BiTsnews: Gibt es auch Tage, an denen du bereust, dich für Warendorf entschieden zu haben?                                                    

Benjamin:
Nein, glücklicherweise überhaupt nicht. Wir haben uns das sehr genau überlegt, gerade was den finanziellen Aufwand anbelangt. Zudem hab ich die Schule vorzeitig abgebrochen und Fachabitur gemacht. Aber all das war genau die richtige Entscheidung, ich fühle mich hier sehr wohl.

BiTSnews: Benjamin, mit welchen 3 Worten würdest Du dich selbst beschreiben?                                                                                           

Benjamin:     
                                                                                                                                                                

1.ehrgeizig                                                                                  
                                                                                   2.optimistisch                                                                                                                                                            
3.fröhlich

BiTSnews: Welche 3 Dinge sind beim Turnier immer dabei?                                                                      

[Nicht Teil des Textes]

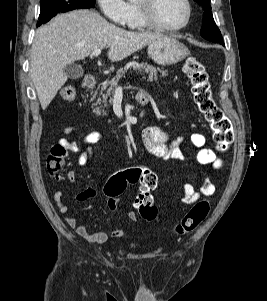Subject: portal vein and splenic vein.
Wrapping results in <instances>:
<instances>
[{
    "label": "portal vein and splenic vein",
    "instance_id": "1",
    "mask_svg": "<svg viewBox=\"0 0 267 301\" xmlns=\"http://www.w3.org/2000/svg\"><path fill=\"white\" fill-rule=\"evenodd\" d=\"M101 50H102V49H96V50H94V51L92 52L91 55H92L93 57H96V56H98V55L101 54ZM120 89H122V88H121L120 86H118V87H117V90H120Z\"/></svg>",
    "mask_w": 267,
    "mask_h": 301
}]
</instances>
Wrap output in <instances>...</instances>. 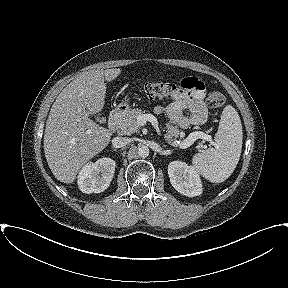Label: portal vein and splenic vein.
Instances as JSON below:
<instances>
[{"instance_id":"1","label":"portal vein and splenic vein","mask_w":288,"mask_h":288,"mask_svg":"<svg viewBox=\"0 0 288 288\" xmlns=\"http://www.w3.org/2000/svg\"><path fill=\"white\" fill-rule=\"evenodd\" d=\"M137 121L140 125H144L146 121H150L152 123H157V119L152 114H142L137 117ZM198 138L204 139L207 141H211V136L203 133V132H192L187 139L183 140L181 142L180 148L185 149L192 145ZM201 148H203V145H199Z\"/></svg>"}]
</instances>
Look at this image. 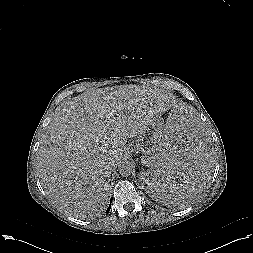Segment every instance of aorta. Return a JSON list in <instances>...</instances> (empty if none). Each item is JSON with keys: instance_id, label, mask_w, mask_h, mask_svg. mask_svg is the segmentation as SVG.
<instances>
[{"instance_id": "aorta-1", "label": "aorta", "mask_w": 253, "mask_h": 253, "mask_svg": "<svg viewBox=\"0 0 253 253\" xmlns=\"http://www.w3.org/2000/svg\"><path fill=\"white\" fill-rule=\"evenodd\" d=\"M119 174L121 176L127 177L135 171L134 163L130 160H123L118 165Z\"/></svg>"}]
</instances>
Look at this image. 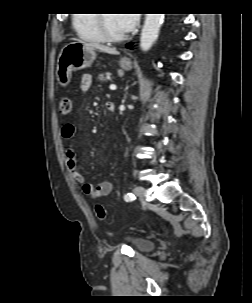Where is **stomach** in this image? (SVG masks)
Returning a JSON list of instances; mask_svg holds the SVG:
<instances>
[{"label":"stomach","instance_id":"0dacf381","mask_svg":"<svg viewBox=\"0 0 252 303\" xmlns=\"http://www.w3.org/2000/svg\"><path fill=\"white\" fill-rule=\"evenodd\" d=\"M96 58L95 49L83 42H70L59 53L56 67V77L62 87H66L72 77L73 70L89 67ZM119 65L124 70L132 69L130 58L124 57Z\"/></svg>","mask_w":252,"mask_h":303}]
</instances>
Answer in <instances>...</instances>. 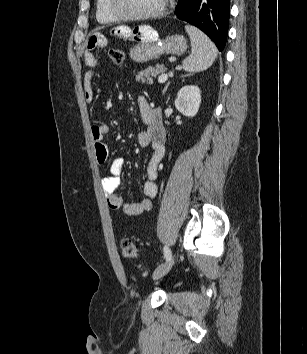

Benjamin:                                                                       
         
1. mein Handy"
2. meine "Glücksgerte"
3. meine Mutter                                                                                                           

BiTSnews: Welche 3 Dinge hast Du vom Reitsport gelernt?          

Benjamin:
                                                                                                                                       1. Ohne die absolute Harmonie zwischen Pferd und Reiter hat man in diesem Sport keine Chance                                                               
2. Erfolg kann man nicht kaufen                                                         
3. Sieg und Niederlage liegen oft sehr nah beieinander und sind bis kurz vor Schluss nicht beeinflussbar

BiTSnews: Wo treffen wir Benjamin Winter in 10 Jahren?               

Benjamin:
Das kann ich nicht sagen. Der Erfolg im Reitsport ist natürlich immer eng an die Gesundheit des Pferdes und die eigene gekoppelt. Bei jedem Ritt geht man gleichzeitig das Risiko ein, sich zu verletzen, die Karriere kann also jeder Zeit vorbei sein. Dann wäre ein Beruf im Bereich Eventmanagement eine vorstellbare Alternative.